Today is National Doughnut Day. You can spell these fried delights “donut” or “doughnut”, they are both technically acceptable. Either way…they are delicious! I don’t eat as many now as I used to…but they are a great treat. I still remember my first bite a Krispy Kreme…which unfortunately wasn’t until college! With all that melt in your mouth goodness, it’s hard to stop at just one. The Krispy Creme original glazed doughnut is definitely my favorite. What’s yours??


Doughnuts have a disputed history. One theory suggests that doughnuts were introduced into North America by Dutch settlers, who were responsible for popularizing other American desserts, including cookies, apple pie, cream pie, and cobbler. This theory is bolstered by the fact that in the mid-19th century doughnuts were called olykoeks (oily cakes) by the Dutch. However, there is also archaeological evidence that the pastries were prepared by prehistoric Native Americans in the southwestern United States.

Hansen Gregory, an American, claimed to have invented the ring-shaped doughnut in 1847 aboard a lime-trading ship when he was only sixteen years old. Gregory was dissatisfied with the greasiness of doughnuts twisted into various shapes and with the raw center of regular doughnuts. He claimed to have punched a hole in the center of dough with the ship’s tin pepper box.


The first cookbook mentioning doughnuts was an 1803 English volume which included doughnuts in an appendix of American recipes. By the mid-19th century the doughnut looked and tasted like today’s doughnut and was viewed as a thoroughly American food. Washington Irving’s reference to “doughnuts” in 1809 in his History of New York is more commonly cited as the first written recording of the term. Irving described “balls of sweetened dough, fried in hog’s fat, and called doughnuts, or olykoeks.” These “nuts” of fried dough might now be called doughnut holes.

The first doughnut machine was invented in 1920, in New York City, by a man named Adolph Levitt, a refugee from czarist Russia. Levitt’s doughnut machine was a huge hit causing doughnuts to spread like wildfire.
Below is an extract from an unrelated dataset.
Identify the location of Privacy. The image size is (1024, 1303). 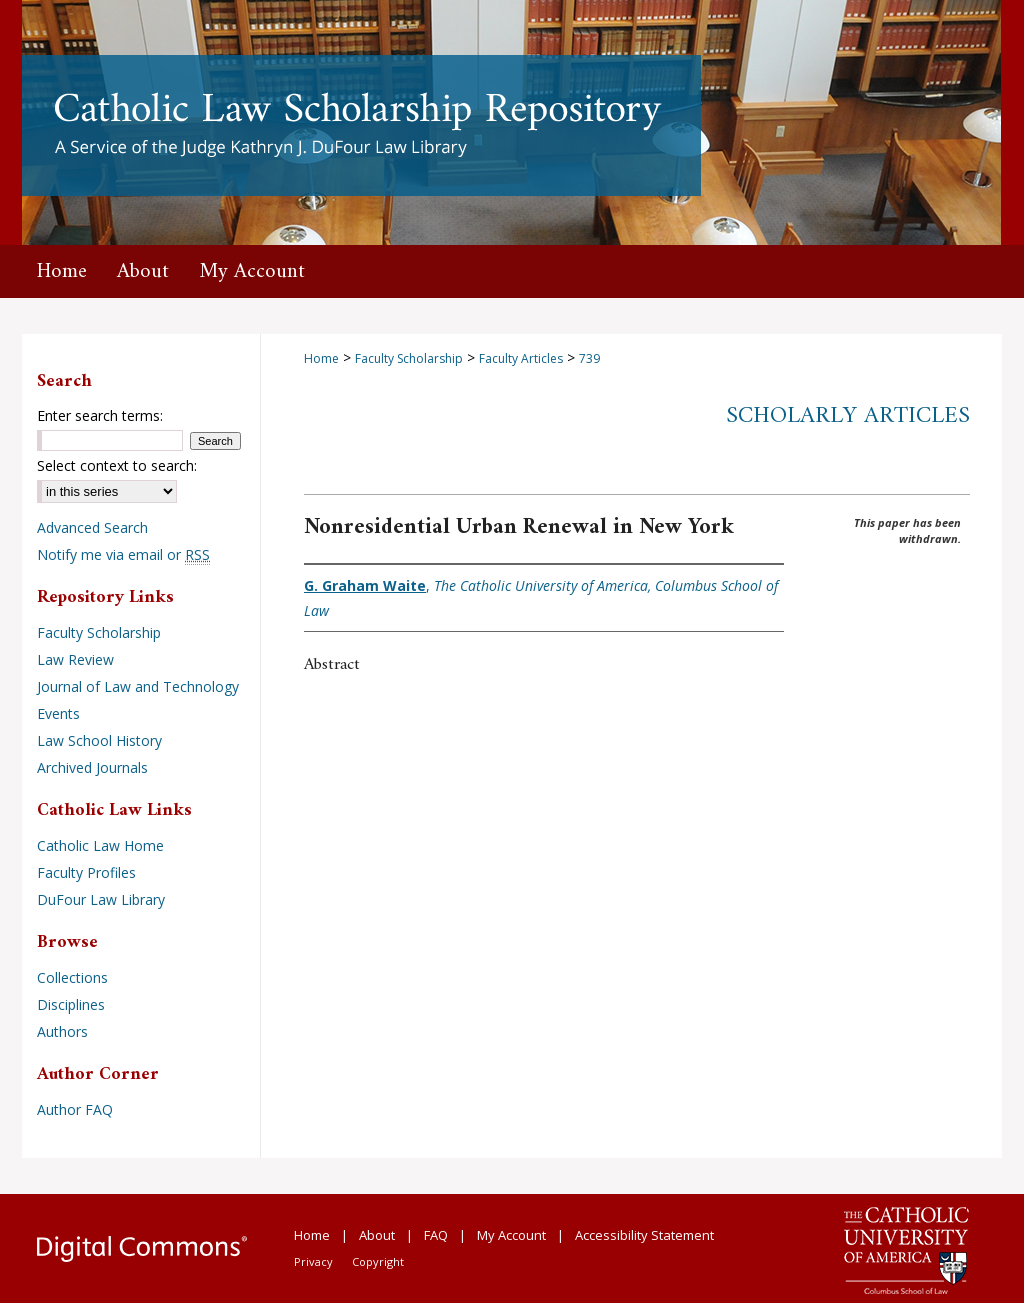
(313, 1261).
By 1934, at the World’s Fair in Chicago, doughnuts were billed as “the hit food of the Century of Progress”. Seeing them made by machines “automatically” somehow made them seem all the more futuristic. Doughnuts soon became popular everywhere. Legend says that dunking donuts first became a trend when actress Mae Murray accidentally dropped a donut in her coffee one day at Lindy’s Deli on Broadway.

Click here for my Coffee & Donuts recipe! It’s a really yummy recipe I came up with that is like mocha cheesecake with a donut crust.

From Coast to Coast! Krispy Kreme produces enough doughnuts in about a week to make a line of doughnuts from New York City to Los Angeles.

Comments on: "Food Fact Friday: National Doughnut Day" (6)

  1. katecooks said:

    thanks for the fun history! my favorite donuts are the powdered ones from dunkin donuts that are filled with chocolate whipped frosting :)

    sadly there are no DD near me so no donuts today!

  2. mmm now I want a donut!

  3. happyvegetables said:

    Thanks for the info! Not a big donut fan, but if I had to choose- a peanut donut from Dunkin would be my choice!

  4. Priyanka loves food said:

    I had a donut from Dunkin donuts on National Donut day!! I love the one with sprinkles :~))

  5. The Novice Berker said:

    I'm not sure I could name a favorite doughnut… I've never crossed a donut I didn't like. ;) My faves include blueberry donuts, simple glazed donut holes, apple fritters, crumb donuts, powdered sugar donuts, Krispy Kreme's old-fashioned chocolate… Yeah, I could seriously go on and on.

    And now that you know what a donut addict I am, I have to tell you that this post was totally making me drool!! Can I celebrate National Doughnut Day a few days late…? :P

  6. Anonymous said:

    Man, really want to know how can you be that smart, lol…great read, thanks.